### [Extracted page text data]
↓↓↓

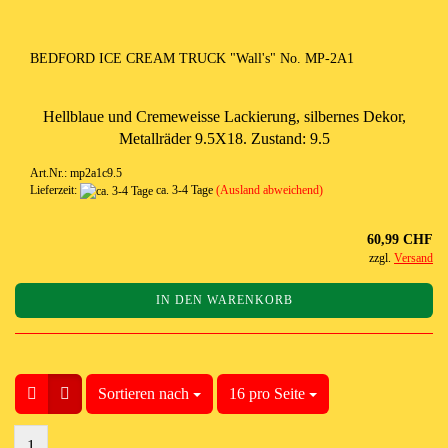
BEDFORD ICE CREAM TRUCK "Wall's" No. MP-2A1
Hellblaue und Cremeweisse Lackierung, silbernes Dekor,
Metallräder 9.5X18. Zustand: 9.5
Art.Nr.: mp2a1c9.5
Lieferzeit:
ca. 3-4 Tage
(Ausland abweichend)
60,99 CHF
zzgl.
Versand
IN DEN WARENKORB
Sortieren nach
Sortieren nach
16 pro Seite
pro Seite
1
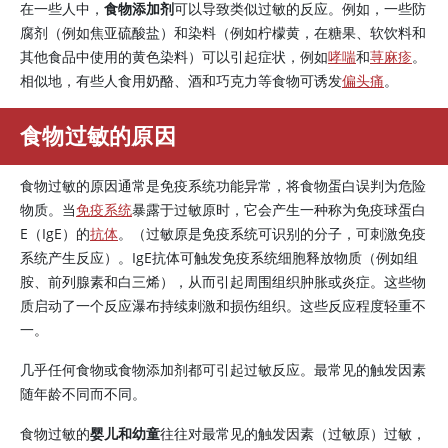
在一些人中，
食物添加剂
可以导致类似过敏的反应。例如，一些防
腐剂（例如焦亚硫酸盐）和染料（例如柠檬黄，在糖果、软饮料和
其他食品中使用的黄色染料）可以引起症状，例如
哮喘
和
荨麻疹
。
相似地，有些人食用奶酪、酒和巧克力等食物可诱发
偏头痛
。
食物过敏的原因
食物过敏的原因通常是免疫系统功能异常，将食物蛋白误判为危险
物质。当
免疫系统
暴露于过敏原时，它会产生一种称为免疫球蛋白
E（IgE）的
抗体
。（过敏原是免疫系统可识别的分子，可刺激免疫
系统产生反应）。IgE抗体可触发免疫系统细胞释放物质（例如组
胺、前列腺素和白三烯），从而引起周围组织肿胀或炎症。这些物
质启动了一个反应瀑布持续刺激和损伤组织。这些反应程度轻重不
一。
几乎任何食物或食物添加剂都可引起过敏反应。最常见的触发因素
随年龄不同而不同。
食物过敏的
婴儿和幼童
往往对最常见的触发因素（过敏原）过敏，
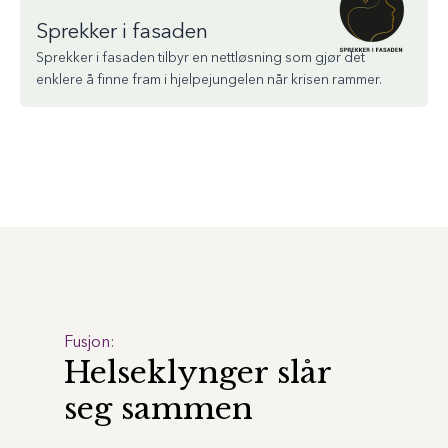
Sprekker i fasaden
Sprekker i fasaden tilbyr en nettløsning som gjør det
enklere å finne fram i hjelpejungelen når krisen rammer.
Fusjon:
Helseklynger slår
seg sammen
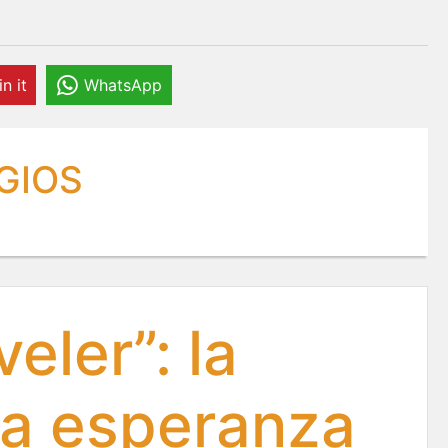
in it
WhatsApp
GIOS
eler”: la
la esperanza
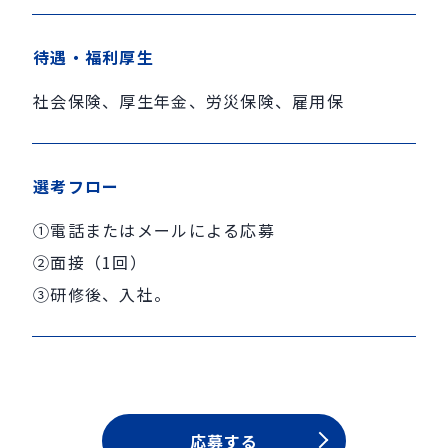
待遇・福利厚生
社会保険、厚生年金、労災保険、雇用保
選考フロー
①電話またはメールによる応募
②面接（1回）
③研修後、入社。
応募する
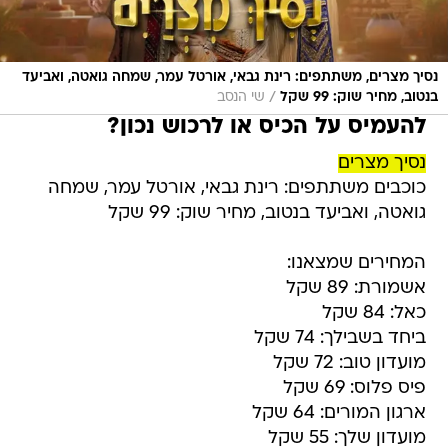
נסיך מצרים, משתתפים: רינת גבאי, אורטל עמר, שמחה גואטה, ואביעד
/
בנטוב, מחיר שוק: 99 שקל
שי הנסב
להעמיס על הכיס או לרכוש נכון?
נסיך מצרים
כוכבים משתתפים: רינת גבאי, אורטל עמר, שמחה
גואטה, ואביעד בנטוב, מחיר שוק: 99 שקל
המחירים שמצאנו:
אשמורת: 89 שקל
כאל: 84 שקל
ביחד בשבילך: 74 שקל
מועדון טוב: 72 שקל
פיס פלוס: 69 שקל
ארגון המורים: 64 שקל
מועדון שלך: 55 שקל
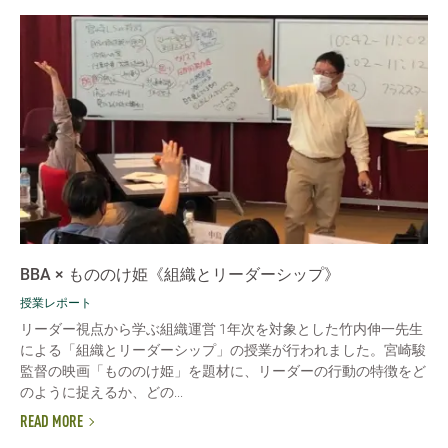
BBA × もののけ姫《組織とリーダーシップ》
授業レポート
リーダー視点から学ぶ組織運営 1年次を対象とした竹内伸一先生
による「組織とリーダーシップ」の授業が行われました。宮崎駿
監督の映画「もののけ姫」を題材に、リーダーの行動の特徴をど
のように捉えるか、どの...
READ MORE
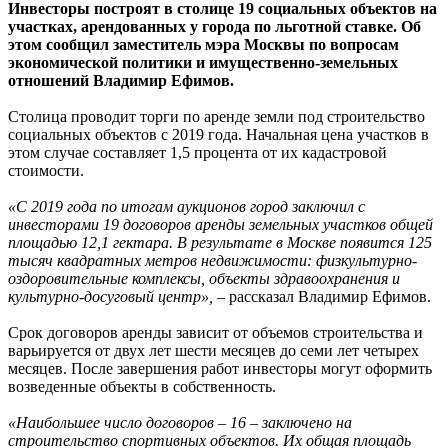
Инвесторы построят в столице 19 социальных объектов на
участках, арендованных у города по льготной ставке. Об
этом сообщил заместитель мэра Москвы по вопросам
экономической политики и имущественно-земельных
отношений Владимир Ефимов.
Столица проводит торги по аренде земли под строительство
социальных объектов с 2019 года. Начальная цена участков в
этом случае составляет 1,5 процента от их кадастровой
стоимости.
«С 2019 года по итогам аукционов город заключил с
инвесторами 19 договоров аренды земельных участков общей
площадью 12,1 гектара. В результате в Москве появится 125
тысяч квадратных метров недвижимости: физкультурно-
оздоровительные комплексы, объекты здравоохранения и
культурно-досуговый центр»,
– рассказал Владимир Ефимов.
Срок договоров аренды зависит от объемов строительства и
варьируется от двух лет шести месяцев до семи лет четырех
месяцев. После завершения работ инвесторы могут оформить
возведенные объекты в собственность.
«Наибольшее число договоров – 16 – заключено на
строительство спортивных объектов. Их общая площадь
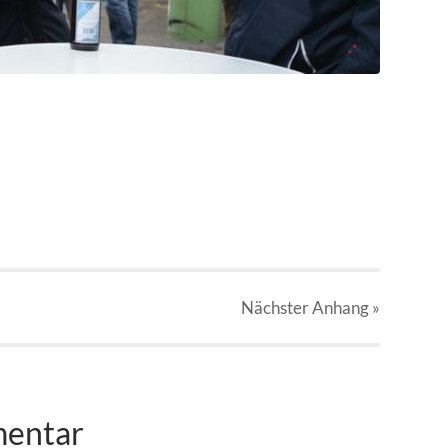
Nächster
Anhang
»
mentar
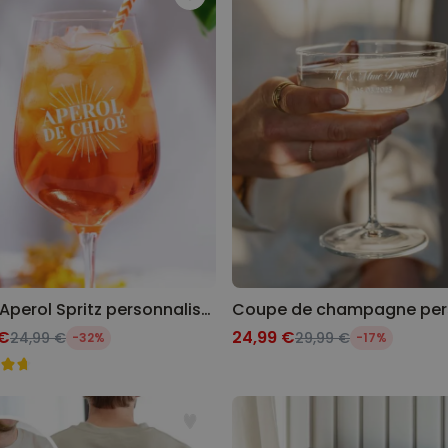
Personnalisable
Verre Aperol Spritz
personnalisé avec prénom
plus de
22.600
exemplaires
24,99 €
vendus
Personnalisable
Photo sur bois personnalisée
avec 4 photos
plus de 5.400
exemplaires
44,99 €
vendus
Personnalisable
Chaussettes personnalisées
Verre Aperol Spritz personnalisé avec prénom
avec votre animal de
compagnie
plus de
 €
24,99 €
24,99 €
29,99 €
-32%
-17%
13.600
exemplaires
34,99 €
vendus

↑↑↑

### [TASK REQUIREMENTS]
Write out the data exactly, but not its pictures.

### [SOLVED EXERCISE]
BEDFORD ICE CREAM TRUCK "Wall's" No. MP-2A1
Hellblaue und Cremeweisse Lackierung, silbernes Dekor,
Metallräder 9.5X18. Zustand: 9.5
Art.Nr.: mp2a1c9.5
Lieferzeit:
ca. 3-4 Tage
(Ausland abweichend)
60,99 CHF
zzgl.
Versand
IN DEN WARENKORB
Sortieren nach
Sortieren nach
16 pro Seite
pro Seite
1
在一些人中，
食物添加剂
可以导致类似过敏的反应。例如，一些防
腐剂（例如焦亚硫酸盐）和染料（例如柠檬黄，在糖果、软饮料和
其他食品中使用的黄色染料）可以引起症状，例如
哮喘
和
荨麻疹
。
相似地，有些人食用奶酪、酒和巧克力等食物可诱发
偏头痛
。
食物过敏的原因
食物过敏的原因通常是免疫系统功能异常，将食物蛋白误判为危险
物质。当
免疫系统
暴露于过敏原时，它会产生一种称为免疫球蛋白
E（IgE）的
抗体
。（过敏原是免疫系统可识别的分子，可刺激免疫
系统产生反应）。IgE抗体可触发免疫系统细胞释放物质（例如组
胺、前列腺素和白三烯），从而引起周围组织肿胀或炎症。这些物
质启动了一个反应瀑布持续刺激和损伤组织。这些反应程度轻重不
一。
几乎任何食物或食物添加剂都可引起过敏反应。最常见的触发因素
随年龄不同而不同。
食物过敏的
婴儿和幼童
往往对最常见的触发因素（过敏原）过敏，
Sprekker i fasaden
Sprekker i fasaden tilbyr en nettløsning som gjør det
enklere å finne fram i hjelpejungelen når krisen rammer.
Fusjon:
Helseklynger slår
seg sammen
in it
WhatsApp
GIOS
eler”: la
la esperanza
待遇・福利厚生
社会保険、厚生年金、労災保険、雇用保
選考フロー
①電話またはメールによる応募
②面接（1回）
③研修後、入社。
応募する
נסיך מצרים, משתתפים: רינת גבאי, אורטל עמר, שמחה גואטה, ואביעד
/
בנטוב, מחיר שוק: 99 שקל
שי הנסב
להעמיס על הכיס או לרכוש נכון?
נסיך מצרים
כוכבים משתתפים: רינת גבאי, אורטל עמר, שמחה
גואטה, ואביעד בנטוב, מחיר שוק: 99 שקל
המחירים שמצאנו:
אשמורת: 89 שקל
כאל: 84 שקל
ביחד בשבילך: 74 שקל
מועדון טוב: 72 שקל
פיס פלוס: 69 שקל
ארגון המורים: 64 שקל
מועדון שלך: 55 שקל
BBA × もののけ姫《組織とリーダーシップ》
授業レポート
リーダー視点から学ぶ組織運営 1年次を対象とした竹内伸一先生
による「組織とリーダーシップ」の授業が行われました。宮崎駿
監督の映画「もののけ姫」を題材に、リーダーの行動の特徴をど
のように捉えるか、どの...
READ MORE
Инвесторы построят в столице 19 социальных объектов на
участках, арендованных у города по льготной ставке. Об
этом сообщил заместитель мэра Москвы по вопросам
экономической политики и имущественно-земельных
отношений Владимир Ефимов.
Столица проводит торги по аренде земли под строительство
социальных объектов с 2019 года. Начальная цена участков в
этом случае составляет 1,5 процента от их кадастровой
стоимости.
«С 2019 года по итогам аукционов город заключил с
инвесторами 19 договоров аренды земельных участков общей
площадью 12,1 гектара. В результате в Москве появится 125
тысяч квадратных метров недвижимости: физкультурно-
оздоровительные комплексы, объекты здравоохранения и
культурно-досуговый центр»,
– рассказал Владимир Ефимов.
Срок договоров аренды зависит от объемов строительства и
варьируется от двух лет шести месяцев до семи лет четырех
месяцев. После завершения работ инвесторы могут оформить
возведенные объекты в собственность.
«Наибольшее число договоров – 16 – заключено на
строительство спортивных объектов. Их общая площадь
Nächster
Anhang
»
mentar
Personnalisable
Verre Aperol Spritz
personnalisé avec prénom
plus de
22.600
exemplaires
24,99 €
vendus
Personnalisable
Photo sur bois personnalisée
avec 4 photos
plus de 5.400
exemplaires
44,99 €
vendus
Personnalisable
Chaussettes personnalisées
Verre Aperol Spritz personnalisé avec prénom
avec votre animal de
compagnie
plus de
 €
24,99 €
24,99 €
29,99 €
-32%
-17%
13.600
exemplaires
34,99 €
vendus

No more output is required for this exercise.